When a topic deletion is performed, the controller must wait for all brokers to delete their local replicas. This blocks creation of a topic with the same name as a deleted topic until all replicas have successfully deleted the topic's data. This can mean that downtime for a single broker can effectively cause a complete outage for everyone producing/consuming to that topic name, as the topic cannot be recreated without manual intervention.
Topic IDs aim to address this issue by associating a truly unique ID with each topic, ensuring a newly created topic with a previously used name cannot be confused with a previous topic with that name.
Topic IDs solve several additional problems:
- Renaming topics becomes feasible (although there may still be some complexity with the need to support the old name for a while as part of migration, etc.) Renaming topics may seem minor, but it will be difficult to have hierarchical topics without having some kind of renaming support.
- We can eventually get rid of the "deleting" state for topics. If a broker is down but there is some topic data there that is no longer relevant, it won't cause problems later on. It can be deleted when the broker rejoins the cluster and realizes that the relevant topic ID is not present any more. We gain some additional safety where stale/deleted replicas may currently interact with live ones.

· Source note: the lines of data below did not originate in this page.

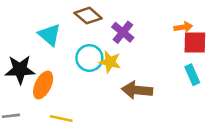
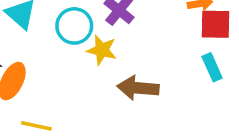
cyan circle: (89, 58) -> (74, 26), moved

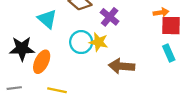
cyan circle: (74, 26) -> (81, 42), moved

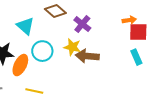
cyan circle: (81, 42) -> (42, 51), moved
brown arrow: (122, 66) -> (87, 56), moved

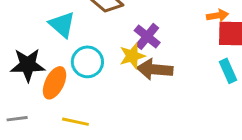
purple cross: (82, 24) -> (147, 36), moved
yellow star: (72, 47) -> (132, 56), turned -30

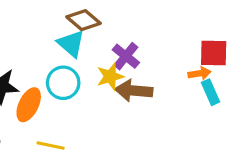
orange arrow: (217, 16) -> (200, 73), moved
cyan triangle: (62, 25) -> (71, 44), moved

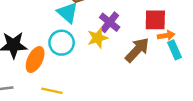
red square: (214, 53) -> (155, 20), moved
brown arrow: (134, 91) -> (137, 50), moved, turned 128

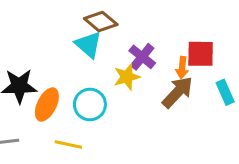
orange arrow: (166, 35) -> (182, 68), moved, turned 105
cyan circle: (62, 43) -> (90, 104), moved

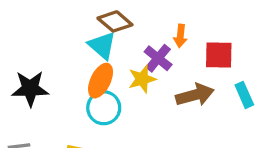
orange arrow: (182, 68) -> (180, 36), moved
brown arrow: (177, 92) -> (195, 95), turned 32
orange ellipse: (47, 104) -> (101, 81), moved

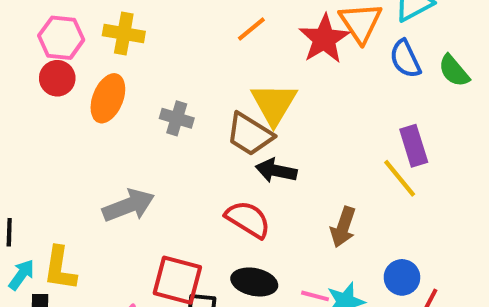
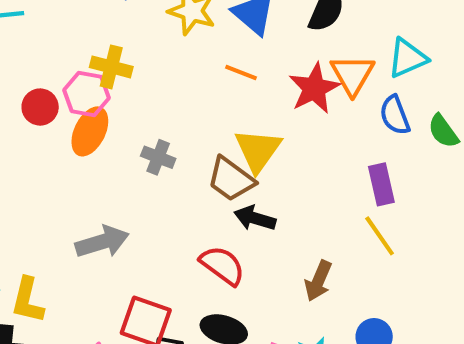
orange line: (251, 29) -> (241, 73), turned 56
pink hexagon: (61, 38) -> (86, 94), moved
purple rectangle: (414, 146) -> (381, 184), moved

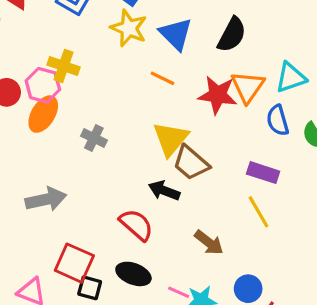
red star: (314, 88) -> (218, 95), turned 30
brown trapezoid: (231, 179) -> (191, 163), moved
purple rectangle: (381, 184) -> (263, 173), turned -64
brown arrow: (318, 281) -> (209, 243), turned -80

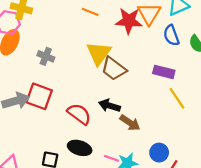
black arrow: (164, 191) -> (109, 106), moved
yellow line: (259, 212) -> (177, 98), moved
red square: (74, 263) -> (39, 96), moved

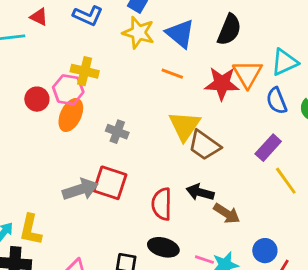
purple rectangle: (164, 72) -> (268, 148), turned -60
red semicircle: (79, 114) -> (162, 204), turned -125

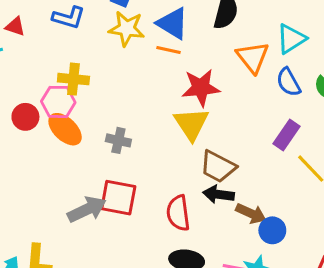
orange line: (172, 74) -> (169, 50), moved
red star: (222, 84) -> (201, 88), moved
orange ellipse: (71, 115) -> (65, 129), turned -64
brown trapezoid: (204, 145) -> (218, 167), moved
blue circle: (265, 251) -> (272, 230), moved

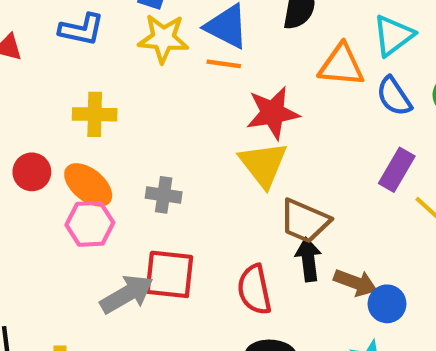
orange triangle: (253, 57) -> (341, 65), turned -42
pink hexagon: (58, 102) -> (90, 224), moved
black arrow: (219, 194) -> (308, 259), turned 80

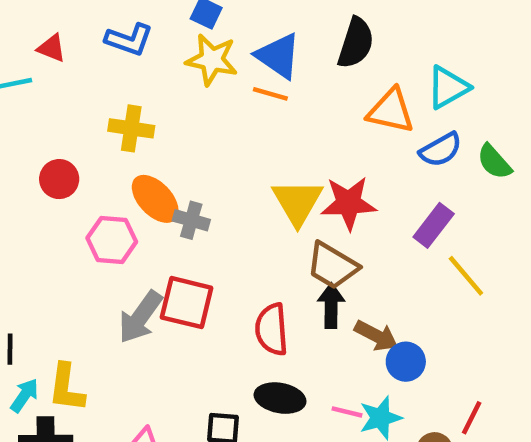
blue semicircle: (394, 96) -> (441, 150), turned -93
red star: (273, 113) -> (349, 203), moved
orange ellipse: (88, 185) -> (155, 199), moved
gray arrow: (127, 294) -> (140, 317), turned 148

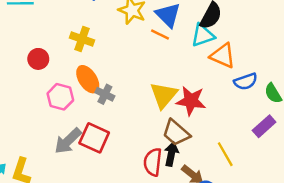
cyan triangle: (448, 87) -> (203, 35), moved
purple rectangle: (434, 225) -> (264, 126), moved
yellow line: (466, 276) -> (225, 154), moved
red semicircle: (272, 329) -> (153, 162), moved

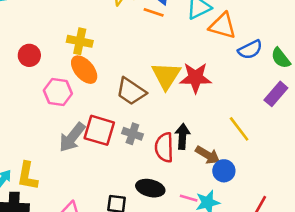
yellow cross: (82, 39) -> (80, 41), moved
gray cross: (105, 94) -> (132, 134), moved
brown trapezoid: (176, 133) -> (131, 91), moved

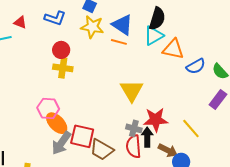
red circle: (29, 55) -> (61, 50), moved
orange ellipse: (84, 70) -> (57, 123), moved
red star: (196, 78) -> (156, 120), moved
brown trapezoid: (131, 91) -> (102, 150), moved
gray cross: (132, 134) -> (134, 128), moved

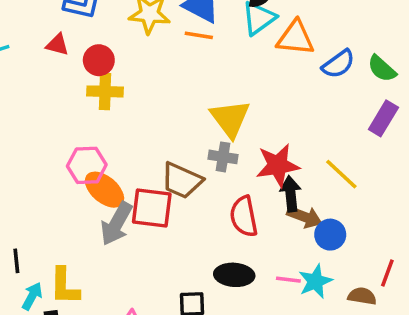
red triangle: (20, 22) -> (57, 45), moved
gray cross: (134, 128) -> (223, 157), moved
black arrow: (147, 137) -> (291, 194), moved
brown trapezoid: (102, 150) -> (182, 181), moved

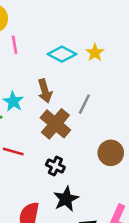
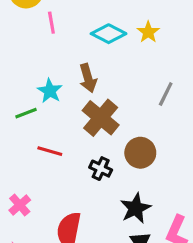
gray line: (84, 104) -> (166, 94), moved
brown circle: (111, 153) -> (140, 153), moved
black star: (66, 199) -> (136, 208), moved

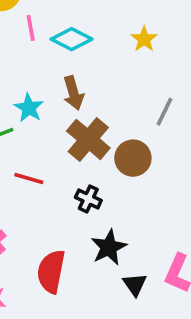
cyan diamond: (109, 34) -> (72, 39), moved
brown circle: (140, 153) -> (133, 158), moved
black star: (136, 208) -> (109, 247), moved

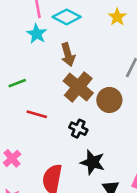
cyan star: (29, 108) -> (37, 34), moved
black star: (109, 247) -> (93, 162), turned -30

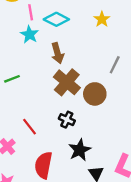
red line: (37, 114) -> (29, 127), moved, turned 36
black star: (93, 162) -> (80, 150), turned 30

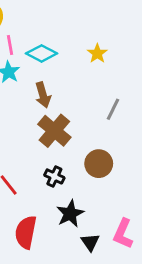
brown circle: (95, 94) -> (99, 164), moved

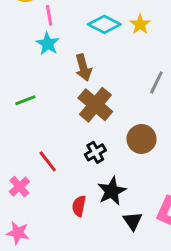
cyan diamond: (42, 53) -> (104, 24), moved
black cross: (54, 176) -> (95, 152), turned 36
red semicircle: (26, 232) -> (79, 206), moved, size x0.6

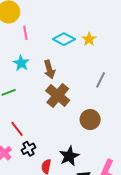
cyan star: (48, 44) -> (21, 63), moved
black cross: (95, 152) -> (28, 149), moved
red line: (48, 161) -> (17, 129), moved

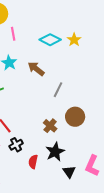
brown arrow: (49, 69) -> (36, 69), turned 144
gray line: (101, 80) -> (58, 90), moved
brown cross: (58, 96) -> (50, 126), moved, size x0.6

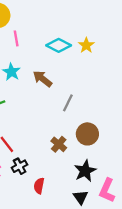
black star: (55, 152) -> (85, 171), moved

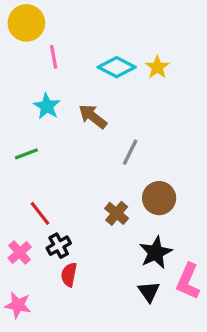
red semicircle: (39, 186) -> (69, 275), moved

- Sending 16 byte UUIDs instead of Strings over Kafka RPCs can be smaller. A string is 2 bytes plus the data, whereas the UUID is fixed 16 bytes. For any topic name with more than than 14 single byte characters (16 bytes serialized), UUIDs will be smaller. They will also be faster to compare and more friendly to the garbage collector.

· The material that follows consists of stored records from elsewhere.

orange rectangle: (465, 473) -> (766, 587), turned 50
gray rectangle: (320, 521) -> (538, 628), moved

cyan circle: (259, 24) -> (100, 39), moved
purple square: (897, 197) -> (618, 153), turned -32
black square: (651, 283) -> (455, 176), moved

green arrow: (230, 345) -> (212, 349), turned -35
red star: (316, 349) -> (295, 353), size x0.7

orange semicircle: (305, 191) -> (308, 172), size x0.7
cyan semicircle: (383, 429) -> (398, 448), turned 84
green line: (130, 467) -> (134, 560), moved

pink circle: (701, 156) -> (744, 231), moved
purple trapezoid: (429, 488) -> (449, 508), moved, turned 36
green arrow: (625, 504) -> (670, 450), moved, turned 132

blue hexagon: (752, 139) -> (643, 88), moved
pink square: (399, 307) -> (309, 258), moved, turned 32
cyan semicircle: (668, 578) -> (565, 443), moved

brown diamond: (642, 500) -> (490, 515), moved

- They will provide a true measure of topic uniqueness across clusters. This may be important in multi-cluster Kafka deployments where additional safety and debuggability is desired.
Overall, topic IDs provide a safer way for brokers to replicate topics without any chance of incorrectly interacting with stale topics with the same name. By preventing such scenarios, we can simplify a number of other interactions such as topic deletes which are currently more complicated and problematic than necessary.
Public Interfaces
No changes to public interfaces will be made in this release. However, it may be dangerous to use older versions of Kafka tools with new broker versions when using their --zookeeper
flags.
Proposed Changes
Topic IDs will be represented using 64 bit v4 UUIDs. A UUID with all bits 0 will be reserved as a null UUID as the Kafka RPC protocol does not allow for nullable fields. When printed or stored as a string, topic IDs will be converted to base64 string representation.
On handling a CreateTopicRequest brokers will create the topic znode under /brokers/topics/[topic], as usual.
The znode value will now contain an additional topic ID field, represented as a base64 string in the "id" field, and the schema version will be bumped to version 3.
|
The controller will maintain local in-memory state containing a mapping from topic name to topic ID. On controller startup, the topic ID will automatically be loaded into memory along with the topics and partitions. A random UUID will be generated on topic creation or on migration of an existing topic without topic IDs.
The controller will supply topic IDs for all topic partitions to brokers by sending LeaderAndIsrRequest(s) that contain the topic IDs for all partitions contained in the request.
Protocol Changes
LeaderAndIsr
LeaderAndIsrRequest v3
|
LeaderAndIsrRequest v3 adds the topic ID to the topic_states field, and an enum type to denote the type of LeaderAndIsrRequest. Currently, the first LeaderAndIsrRequest sent to a broker by a controller contains all TopicPartitions that a broker is a replica for. We will formalize this behavior by also including a type enum to denote the type of LeaderAndIsrRequest.
value | enum | description |
---|---|---|
0 | UNSPECIFIED | Unspecified type. Default to incremental. |
1 | INCREMENTAL | A LeaderAndIsrRequest that is not guaranteed to contain all topic partitions assigned to a broker. |
2 | FULL | A full LeaderAndIsrRequest containing all partitions the broker is a replica for. |
When type = FULL, the broker can reconcile its local state on disk with the request. Any partition not contained in this request and present on local disk can be staged for deletion. There are two such types of stale request.
1. The TopicPartition is not present in the LeaderAndIsrRequest.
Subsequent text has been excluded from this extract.